Thursday, June 07, 2007

Garbage in, garbage out

I will never be confused with home improvement homo Bob Villa in my own house. Hell, I don't even have Tim Taylor's skills.

It's not that I don't know how to fix broken stuff - well, that's part of it many times - I'm just a slack ass who'd rather watch TV shows about home improvements than actually improving the home.

Sometimes, though, I've just had to man up and get the job done. When the kitchen faucet decided what the room needed was an Italian-piazza style fountain, I pulled on my hip-waders and rain slicker and changed that bad boy out (no thanks to that big orange home fixer-up shop who sold us a shoddy faucet that was broken even before I got my mitts on it). And with the help of Wife's dear papa, we swapped out a leaky water heater for a new baby that will cook your skin in three seconds or less, or we get our money back. So, after some CSI investigation on why our cabinet under the sink was turning into the Everglades complete with lush fauna (spinach and broccoli) and plenty insect species (I thought they were filming Bugs Life 2 down there).

Why was our kitchen cabinet submersible? The garbage disposal finally had enough of us chucking down moldy orange rinds and regurgitated pig knuckles. So, instead of just quitting on us, the disposal sprouted a half-dozen salt-caked holes the size of a Jerry Mouse's penis allowing bits of crap to escape thereby plastering the back of the cabinet in a mess of yellow, green and red chunks.

My old man was in town, so I had myself some day labor to help me out. He took his usual house repair pose - the one I remember so vividly as a kid - sitting at the kitchen table beer in hand while I sweat and swore to get the bastard disposal down so the new crap eater could take its spot.

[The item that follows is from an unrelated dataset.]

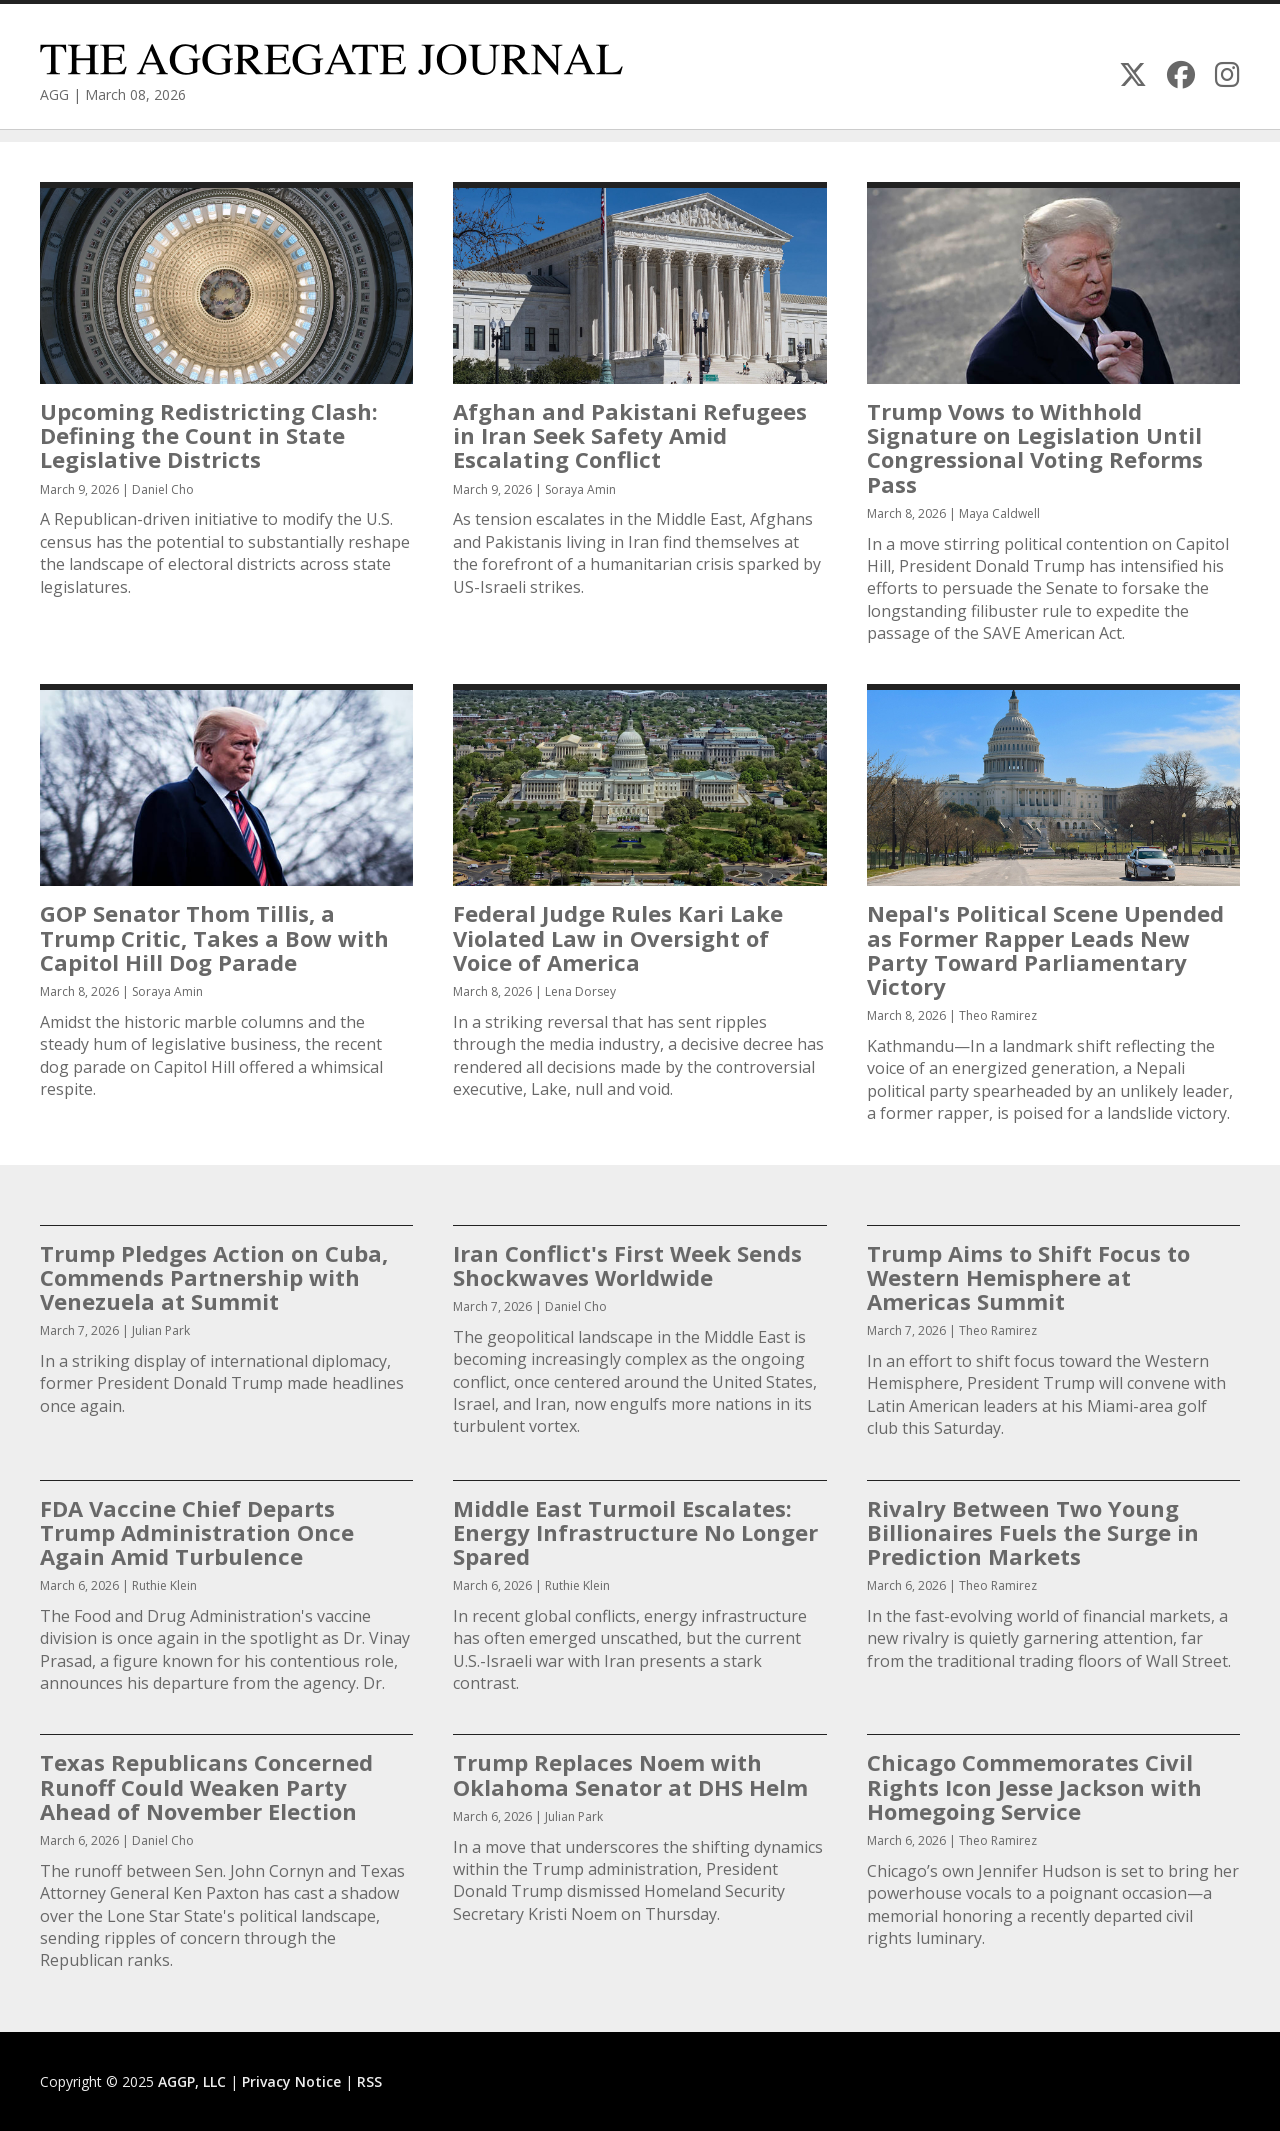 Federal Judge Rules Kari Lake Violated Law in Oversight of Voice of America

With a gaping hole where the disposal should be, I went about reading the directions for the next step. I've learned to swear by instructions for any piece of machinery. When Wife bought a new vibrator, we hunkered down and read the book front to back and followed the directions to a G. Well, that's what I did for this installation and instead of clearing the whole process up, it turned six ways from Wednesday. I'd read the next step, look at the gaping hole, look at the new disposer and then back to the instructions. Finally, after the of completing the cycle of looks for the eighth time my Old Man must have felt I was quickly approaching the peak of Being Over My Head so he wandered over to clear up the confusion (he may have come over to freshen up the brewsky).

"Hey, ass face," my Old Man said. "You already have those parts installed. They're from the old one. Just shove this SOB up there and twist. Connect that pipe, wire that plug and we'll be throwing your cats in to test the rookie disposal out in no time."

He punctuated his directions with a Schlitz belch that rattled the pipes and loosened the recently replaced faucet's nuts. But without the Old Man standing there, I'd guarantee we'd be letting the dogs lick every plate clean because the disposal would still be in a state of mid-build.

Sometimes, a little fatherly direction goes a long way.

2 comments:

Anonymous said...

But you told me the cats were just hiding these last few days...

MM said...

Maybe we should just file this under "What you don't know, won't hurt you."